= Zakłady Naprawcze Taboru Kolejowego =

Network of rolling stock maintenance and construction factories in Poland

Zakłady Naprawcze Taboru Kolejowego (ZNTK, Rail Rolling Stock Repair Workshops) were a network of rolling stock maintenance and construction factories in Poland. It was formed during the 1950 reorganization of the state-owned Polish State Railways out of previously-operating "Main Mechanical Workshops". The network included yards in most larger towns of Poland and was headed by the largest of workshops, the ZNTK Ostrów in Ostrów Wielkopolski. Despite its name, some of the ZNTK also manufactured rolling stock, like diesel locomotives and diesel multiple units (ZNTK Poznań).

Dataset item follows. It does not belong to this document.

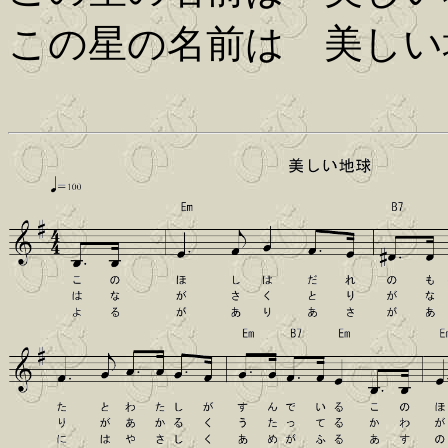
この星の名前は 美しい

In 1991 the ZNTK network was excluded from within the Polish State Railways holding. Since then most of them were either privatized or liquidated. The most important companies founded on the basis of former ZNTK workshops are:

- ZNTK Bydgoszcz - PESA SA
- ZNTK Mińsk Mazowiecki - PESA Mińsk Mazowiecki, part of PESA SA
- ZNTK Gliwice & ZNTK Nowy Sącz - Newag
- ZNTK Gorzów Wielkopolski - PKP Cargotabor Zakład Napraw Taboru
- ZNTK Ostróda - GATX Rail Poland, part of GATX
- ZNTK Ostrów - Polski Tabor Szynowy - Wagon
- ZNTK Poznań - Poznańskie Zakłady Naprawcze Taboru Kolejowego – liquidated in 2018
- ZNTK Stargard - Zakład Pojazdów Szynowych (MTR-ZPS Sp. z o.o.)